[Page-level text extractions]

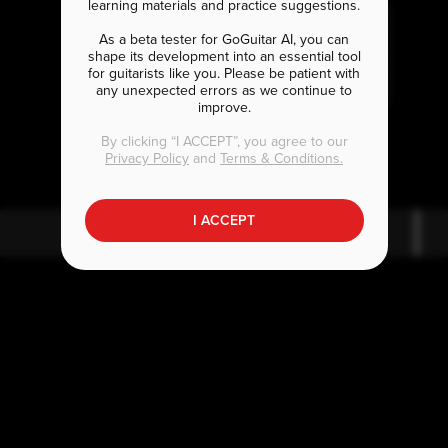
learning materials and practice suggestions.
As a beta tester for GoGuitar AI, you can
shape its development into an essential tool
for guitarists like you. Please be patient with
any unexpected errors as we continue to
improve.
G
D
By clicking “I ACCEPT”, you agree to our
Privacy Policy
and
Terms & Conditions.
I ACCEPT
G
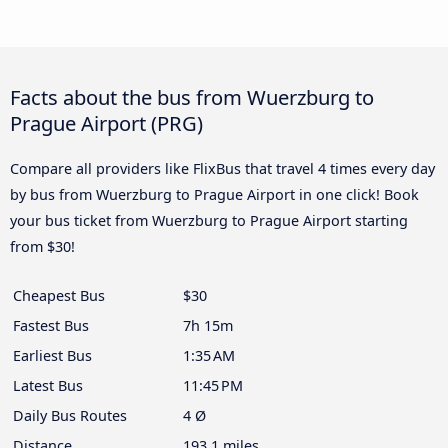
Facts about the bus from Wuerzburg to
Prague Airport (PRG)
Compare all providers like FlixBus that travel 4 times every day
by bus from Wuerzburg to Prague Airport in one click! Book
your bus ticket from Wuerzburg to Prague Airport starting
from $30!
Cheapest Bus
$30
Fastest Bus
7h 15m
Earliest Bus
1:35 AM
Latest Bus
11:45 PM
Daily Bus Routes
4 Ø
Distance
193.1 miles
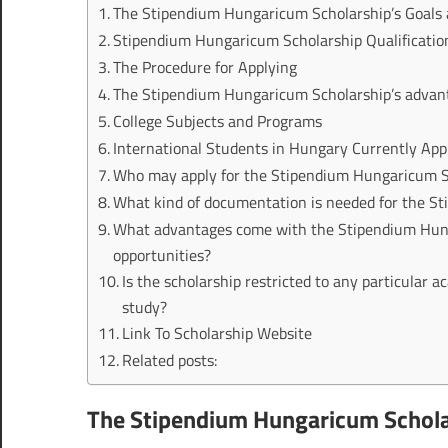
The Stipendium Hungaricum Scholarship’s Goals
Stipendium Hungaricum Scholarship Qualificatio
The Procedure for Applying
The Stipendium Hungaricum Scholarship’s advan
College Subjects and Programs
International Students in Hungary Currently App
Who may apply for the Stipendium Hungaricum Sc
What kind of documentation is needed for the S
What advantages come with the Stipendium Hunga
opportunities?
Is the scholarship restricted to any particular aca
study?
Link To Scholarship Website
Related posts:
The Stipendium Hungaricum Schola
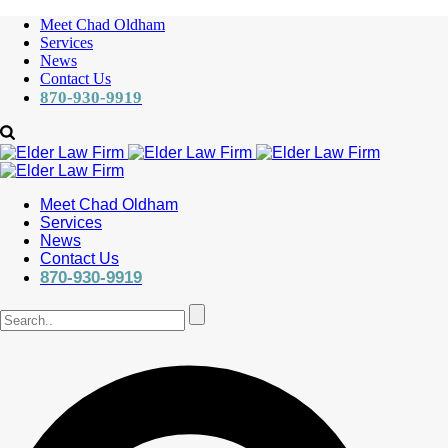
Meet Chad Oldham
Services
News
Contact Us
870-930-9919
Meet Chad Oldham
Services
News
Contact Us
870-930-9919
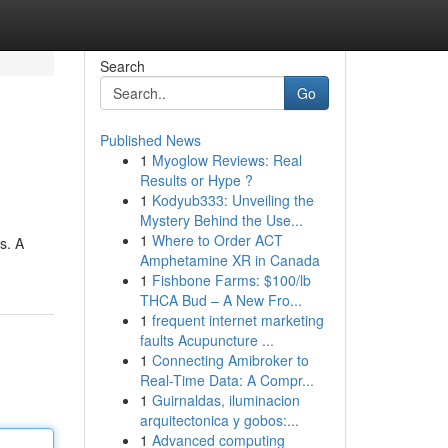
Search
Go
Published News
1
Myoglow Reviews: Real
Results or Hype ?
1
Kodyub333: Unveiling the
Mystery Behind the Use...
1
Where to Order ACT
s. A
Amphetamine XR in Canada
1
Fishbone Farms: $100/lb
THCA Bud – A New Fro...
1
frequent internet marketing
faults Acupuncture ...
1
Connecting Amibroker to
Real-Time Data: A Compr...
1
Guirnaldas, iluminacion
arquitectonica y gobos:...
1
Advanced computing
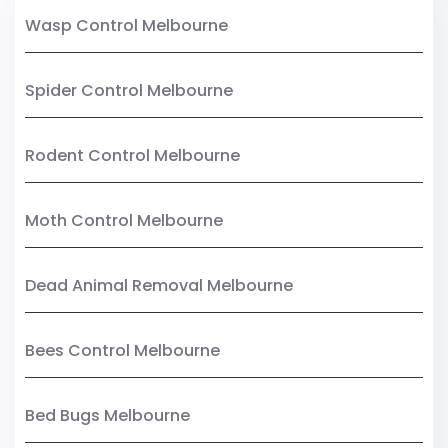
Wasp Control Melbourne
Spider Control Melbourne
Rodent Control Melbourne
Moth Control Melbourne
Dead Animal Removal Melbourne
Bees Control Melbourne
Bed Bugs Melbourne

Required work »
Output the lines, exactly: the first line of the entries above, every line after it, and the line with "Prague Airport (PRG)" as the last. No pictures.

Response to the exercise »
learning materials and practice suggestions.
As a beta tester for GoGuitar AI, you can
shape its development into an essential tool
for guitarists like you. Please be patient with
any unexpected errors as we continue to
improve.
G
D
By clicking “I ACCEPT”, you agree to our
Privacy Policy
and
Terms & Conditions.
I ACCEPT
G
Facts about the bus from Wuerzburg to
Prague Airport (PRG)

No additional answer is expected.